Thread: Re: [DOCS] pg_total_relation_size() and CHECKPOINT
[ moved to -hackers --- see original thread here http://archives.postgresql.org/pgsql-docs/2008-03/msg00039.php ] "Zubkovsky, Sergey" <Sergey.Zubkovsky@transas.com> writes: > Here is my example. Hmm ... on my Fedora machine I get the same result (704512) in all these cases, which is what I'd expect. (The exact value could vary across platforms, of course.) You said you were using the MinGW build --- maybe MinGW's version of stat(2) isn't trustworthy? regards, tom lane
The previous results were received on PG 8.3 version: "PostgreSQL 8.3.0, compiled by Visual C++ build 1400" -----Original Message----- From: Tom Lane [mailto:tgl@sss.pgh.pa.us] Sent: Friday, March 14, 2008 7:19 PM To: Zubkovsky, Sergey Cc: pgsql-docs@postgresql.org; pgsql-hackers@postgresql.org Subject: Re: [DOCS] pg_total_relation_size() and CHECKPOINT [ moved to -hackers --- see original thread here http://archives.postgresql.org/pgsql-docs/2008-03/msg00039.php ] "Zubkovsky, Sergey" <Sergey.Zubkovsky@transas.com> writes: > Here is my example. Hmm ... on my Fedora machine I get the same result (704512) in all these cases, which is what I'd expect. (The exact value could vary across platforms, of course.) You said you were using the MinGW build --- maybe MinGW's version of stat(2) isn't trustworthy? regards, tom lane
"Zubkovsky, Sergey" <Sergey.Zubkovsky@transas.com> writes: > The previous results were received on PG 8.3 version: > "PostgreSQL 8.3.0, compiled by Visual C++ build 1400" Hmm. I find the whole thing fairly worrisome, because what it suggests is that Windows isn't actually allocating file space during smgrextend, which would mean that we'd be prone to running out of disk space at unfortunate times --- like during a checkpoint, after we've already promised the client the data is committed. Can any Windows hackers look into this and find out what's really happening? regards, tom lane
"Tom Lane" <tgl@sss.pgh.pa.us> writes: > "Zubkovsky, Sergey" <Sergey.Zubkovsky@transas.com> writes: >> The previous results were received on PG 8.3 version: >> "PostgreSQL 8.3.0, compiled by Visual C++ build 1400" > > Hmm. I find the whole thing fairly worrisome, because what it suggests > is that Windows isn't actually allocating file space during smgrextend, > which would mean that we'd be prone to running out of disk space at > unfortunate times --- like during a checkpoint, after we've already > promised the client the data is committed. Surely we can't lose after the fsync? Losing at commit rather than at the time of insert might still be poor, but how could we lose after we've promised the data is committed? -- Gregory Stark EnterpriseDB http://www.enterprisedb.com Ask me about EnterpriseDB's Slony Replication support!

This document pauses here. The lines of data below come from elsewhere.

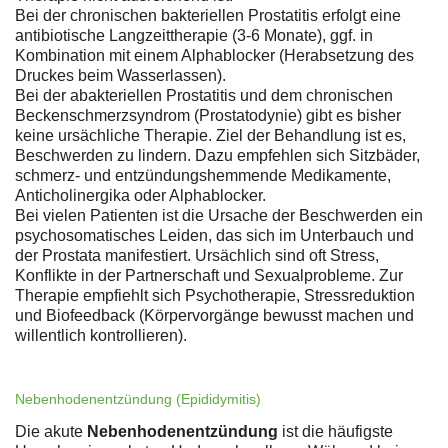
Bei der chronischen bakteriellen Prostatitis erfolgt eine
antibiotische Langzeittherapie (3-6 Monate), ggf. in
Kombination mit einem Alphablocker (Herabsetzung des
Druckes beim Wasserlassen).
Bei der abakteriellen Prostatitis und dem chronischen
Beckenschmerzsyndrom (Prostatodynie) gibt es bisher
keine ursächliche Therapie. Ziel der Behandlung ist es,
Beschwerden zu lindern. Dazu empfehlen sich Sitzbäder,
schmerz- und entzündungshemmende Medikamente,
Anticholinergika oder Alphablocker.
Bei vielen Patienten ist die Ursache der Beschwerden ein
psychosomatisches Leiden, das sich im Unterbauch und
der Prostata manifestiert. Ursächlich sind oft Stress,
Konflikte in der Partnerschaft und Sexualprobleme. Zur
Therapie empfiehlt sich Psychotherapie, Stressreduktion
und Biofeedback (Körpervorgänge bewusst machen und
willentlich kontrollieren).
Nebenhodenentzündung (Epididymitis)
Die akute
Nebenhodenentzündung
ist die häufigste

Gregory Stark <stark@enterprisedb.com> writes: > "Tom Lane" <tgl@sss.pgh.pa.us> writes: >> Hmm. I find the whole thing fairly worrisome, because what it suggests >> is that Windows isn't actually allocating file space during smgrextend, >> which would mean that we'd be prone to running out of disk space at >> unfortunate times --- like during a checkpoint, after we've already >> promised the client the data is committed. > Surely we can't lose after the fsync? Losing at commit rather than at > the time of insert might still be poor, but how could we lose after > we've promised the data is committed? What I'm afraid of is write() returning ENOSPC for a write to a disk block we thought we had allocated previously. If such a situation is persistent we'd be unable to flush dirty data from shared buffers and thus never be able to complete a checkpoint. We'd never *get* to the fsync, so whether the data is safe after fsync is moot. The way it is supposed to work is that ENOSPC ought to happen during smgrextend, that is before we've put any data into a shared buffer corresponding to a new page of the file. With that, we will never be able to commit a transaction that requires disk space we don't have. The real question here is whether Windows' stat() is telling the truth about how much filesystem space has actually been allocated to a file. It seems entirely possible that it's not; but if it is, then I think we have a problem. regards, tom lane
Tom Lane wrote: > The real question here is whether Windows' stat() is telling the truth > about how much filesystem space has actually been allocated to a file. > It seems entirely possible that it's not; but if it is, then I think we > have a problem. Has this been examined by a Windows hacker? -- Alvaro Herrera http://www.CommandPrompt.com/ The PostgreSQL Company - Command Prompt, Inc.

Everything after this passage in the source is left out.